The efficiency of an expression system is often determined by the strength of its promoter and the way it works since the expression of the heterologous proteins is controlled solely by the promoter system [20,56,58,59]. Although several gene expression systems have been developed in LAB, the choice of an appropriate promoter still remains a very important consideration when constructing expression cassettes.
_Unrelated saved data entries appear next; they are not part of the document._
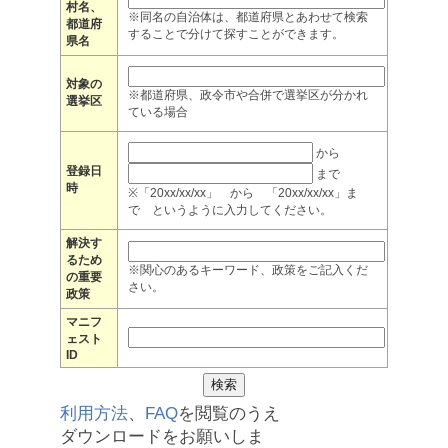
村名、
※同名の自治体は、都道府県とあわせて検索
都道府
することで分けて探すことができます。
県名
対象の
※都道府県、政令市や合併で選挙区が分かれ
選挙区
ている場合
から
登録日
まで
時
※「20xx/xx/xx」 から 「20xx/xx/xx」ま
で というように入力してください。
解決す
るため
※関心のあるキーワード、政策をご記入くだ
の重要
さい。
政策
マニフ
ェスト
ID
利用方法
、
FAQ
を閲覧のうえ
ダウンロードをお願いしま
For laboratory protein production, the type of promoter (inducible or constitutive) is not a major concern, but when expression for therapeutic applications is desired, several factors come into play [59]. The strong inducible promoters are used to overproduce recombinant proteins of medical and industrial relevance in LAB, whereas the constitutive promoter is preferred for in vivo delivery and steady-state production of therapeutic proteins in the human gut since constitutive promoters do not require external induction, unlike the inducible promoter.